- _Data_

□ □ □

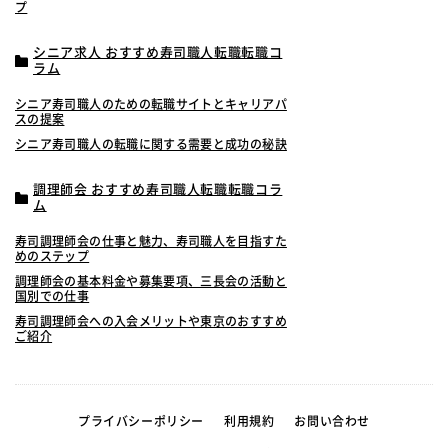
プ
シニア求人 おすすめ寿司職人転職転職コ
ラム
シニア寿司職人のための転職サイトとキャリアパ
スの提案
シニア寿司職人の転職に関する需要と成功の秘訣
調理師会 おすすめ寿司職人転職転職コラ
ム
寿司調理師会の仕事と魅力、寿司職人を目指すた
めのステップ
調理師会の基本料金や募集要項、三長会の活動と
国別での仕事
寿司調理師会への入会メリットや東京のおすすめ
ご紹介
プライバシーポリシー
利用規約
お問い合わせ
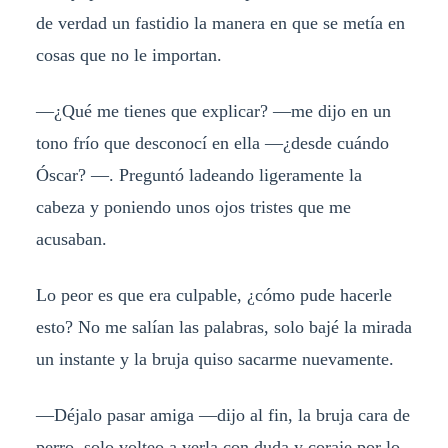
de verdad un fastidio la manera en que se metía en
cosas que no le importan.
—¿Qué me tienes que explicar? —me dijo en un
tono frío que desconocí en ella —¿desde cuándo
Óscar? —. Preguntó ladeando ligeramente la
cabeza y poniendo unos ojos tristes que me
acusaban.
Lo peor es que era culpable, ¿cómo pude hacerle
esto? No me salían las palabras, solo bajé la mirada
un instante y la bruja quiso sacarme nuevamente.
—Déjalo pasar amiga —dijo al fin, la bruja cara de
perro, solo volteo a verla con duda y coraje por lo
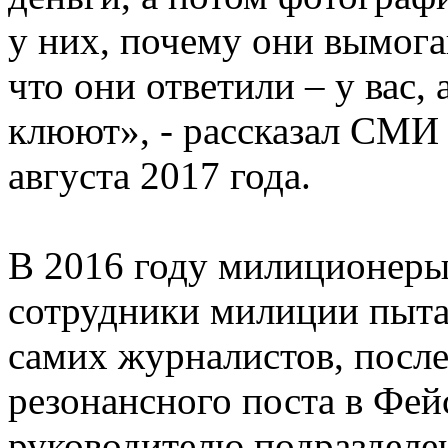
у них, почему они вымога
что они ответили – у вас,
клюют», - рассказал СМИ
августа 2017 года.
В 2016 году милиционер
сотрудники милиции пыта
самих журналистов, после
резонансного поста в Фей
руководителю подразделе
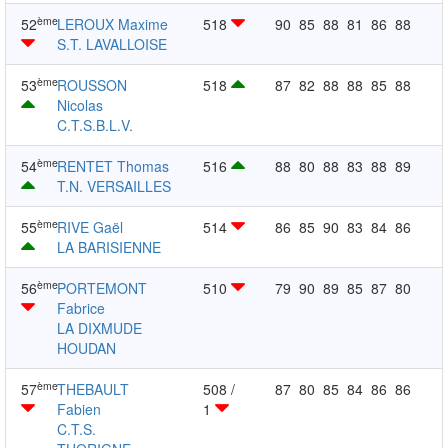
ème
52
LEROUX Maxime
518
90
85
88
81
86
88
S.T. LAVALLOISE
ème
53
ROUSSON
518
87
82
88
88
85
88
Nicolas
C.T.S.B.L.V.
ème
54
RENTET Thomas
516
88
80
88
83
88
89
T.N. VERSAILLES
ème
55
RIVE Gaël
514
86
85
90
83
84
86
LA BARISIENNE
ème
56
PORTEMONT
510
79
90
89
85
87
80
Fabrice
LA DIXMUDE
HOUDAN
ème
57
THEBAULT
508 /
87
80
85
84
86
86
Fabien
1
C.T.S.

□ □ □

- _Brief_
Although the records contain pictures, the output must hold only their exact wording.

- _Solution to the problem_
プ
シニア求人 おすすめ寿司職人転職転職コ
ラム
シニア寿司職人のための転職サイトとキャリアパ
スの提案
シニア寿司職人の転職に関する需要と成功の秘訣
調理師会 おすすめ寿司職人転職転職コラ
ム
寿司調理師会の仕事と魅力、寿司職人を目指すた
めのステップ
調理師会の基本料金や募集要項、三長会の活動と
国別での仕事
寿司調理師会への入会メリットや東京のおすすめ
ご紹介
プライバシーポリシー
利用規約
お問い合わせ
de verdad un fastidio la manera en que se metía en
cosas que no le importan.
—¿Qué me tienes que explicar? —me dijo en un
tono frío que desconocí en ella —¿desde cuándo
Óscar? —. Preguntó ladeando ligeramente la
cabeza y poniendo unos ojos tristes que me
acusaban.
Lo peor es que era culpable, ¿cómo pude hacerle
esto? No me salían las palabras, solo bajé la mirada
un instante y la bruja quiso sacarme nuevamente.
—Déjalo pasar amiga —dijo al fin, la bruja cara de
perro, solo volteo a verla con duda y coraje por lo
у них, почему они вымога
что они ответили – у вас,
клюют», - рассказал СМИ
августа 2017 года.
В 2016 году милиционер
сотрудники милиции пыта
самих журналистов, после
резонансного поста в Фей
руководителю подразделе
ème
52
LEROUX Maxime
518
90
85
88
81
86
88
S.T. LAVALLOISE
ème
53
ROUSSON
518
87
82
88
88
85
88
Nicolas
C.T.S.B.L.V.
ème
54
RENTET Thomas
516
88
80
88
83
88
89
T.N. VERSAILLES
ème
55
RIVE Gaël
514
86
85
90
83
84
86
LA BARISIENNE
ème
56
PORTEMONT
510
79
90
89
85
87
80
Fabrice
LA DIXMUDE
HOUDAN
ème
57
THEBAULT
508 /
87
80
85
84
86
86
Fabien
1
C.T.S.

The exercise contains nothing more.